When the Locavore drove up to pick up my box, all the plants at the farm that had been under cover were suddenly almost a foot tall. So what to do with all this bounty? First, an arugula pesto made with some of last week's wild arugula, tossed over homemade fettuccine. Then added: sautéed peas and broccoli with strips of prosciutto and topped all of it with Parmesan. Delicious!
The beans inspired a Salad Nicoise with some of the beautiful lettuce, a couple radishes, basil from the garden, local eggs, and lots more goodies.
Then, the rest of the broccoli, tossed in olive oil, lemon juice, garlic, steamed for a few minutes and roasted to go with grilled steak. Great broccoli!

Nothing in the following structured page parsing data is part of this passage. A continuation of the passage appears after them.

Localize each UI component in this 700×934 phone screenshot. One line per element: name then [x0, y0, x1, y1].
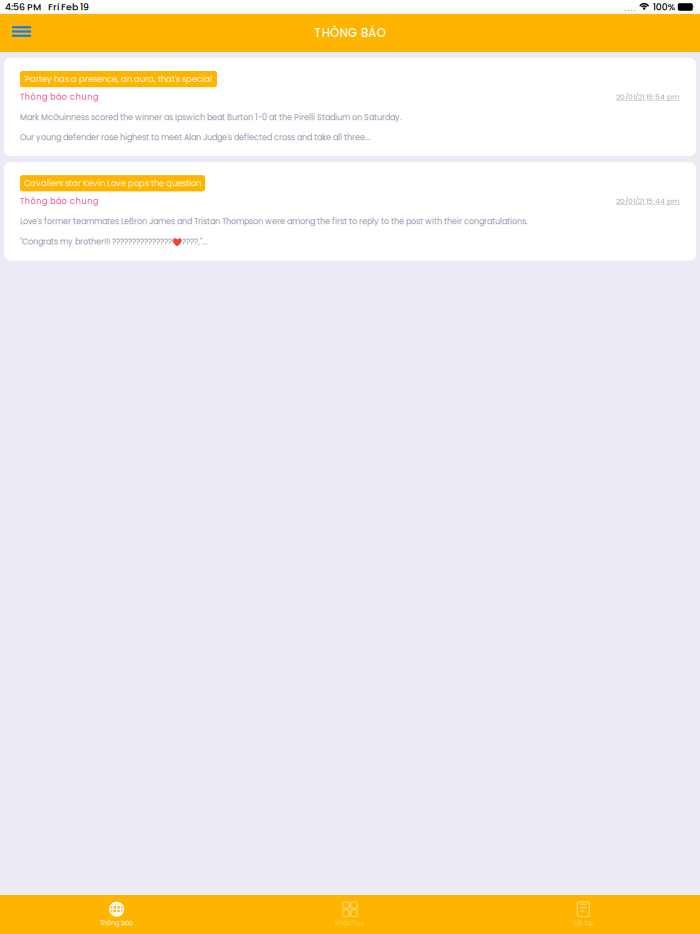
- staticText: Cavaliers star Kevin Love pops the quest…: [24, 177, 201, 189]
- staticText: chung: [70, 196, 98, 207]
- button[interactable]: Khóa học: [233, 895, 467, 934]
- staticText: THÔNG BÁO: [314, 25, 386, 41]
- button[interactable]: Bài tập: [467, 895, 700, 934]
- staticText: 20/01/21 15:44 pm: [616, 196, 680, 206]
- button[interactable]: 'Partey has a presence, an aura, that's …: [4, 58, 696, 156]
- staticText: Fri Feb 19: [48, 0, 89, 14]
- staticText: "Congrats my brother!!! ???????????????❤…: [20, 236, 208, 247]
- button[interactable]: Cavaliers star Kevin Love pops the quest…: [4, 162, 696, 260]
- button[interactable]: Menu: [6, 12, 37, 54]
- staticText: Our young defender rose highest to meet …: [20, 132, 371, 143]
- staticText: 100%: [653, 0, 675, 14]
- staticText: báo: [50, 91, 67, 103]
- staticText: báo: [50, 196, 67, 207]
- staticText: Love's former teammates LeBron James and…: [20, 216, 528, 227]
- staticText: Thông: [20, 196, 47, 207]
- staticText: 4:56 PM: [5, 0, 41, 14]
- button[interactable]: Thông báo: [0, 895, 233, 934]
- staticText: 20/01/21 15:54 pm: [616, 92, 680, 102]
- staticText: Mark McGuinness scored the winner as Ips…: [20, 112, 402, 123]
- staticText: chung: [70, 91, 98, 103]
- staticText: Thông báo: [100, 919, 133, 927]
- staticText: Thông: [20, 91, 47, 103]
- staticText: 'Partey has a presence, an aura, that's …: [24, 73, 213, 85]
- staticText: Bài tập: [573, 919, 594, 927]
- staticText: Khóa học: [335, 919, 365, 927]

Later in the week, the peas were quickly sautéed in olive oil with toasted cumin seeds, cayenne and a splash of lemon juice to go with an Indian salmon in mustard sauce.And for a home-alone locavore, braised turnip greens were used as a bed for a pan- seared lamb chop, fragrant with the rosemary and a little garlic.
The Accidental Locavore has been feeling a little guilty about the massive amount of plastic bags used for storing all these great greens and has been trying to re-use them when possible. Recently I was checking out alternative storage solutions, which seem to be limited and still mostly plastic. Any kind of hard containers (plastic or glass) take up way to much (already limited) refrigerator space. And just dumping greens in the crisper drawer doesn’t work because they go limp way too quickly.
Any good ideas for storing produce out there?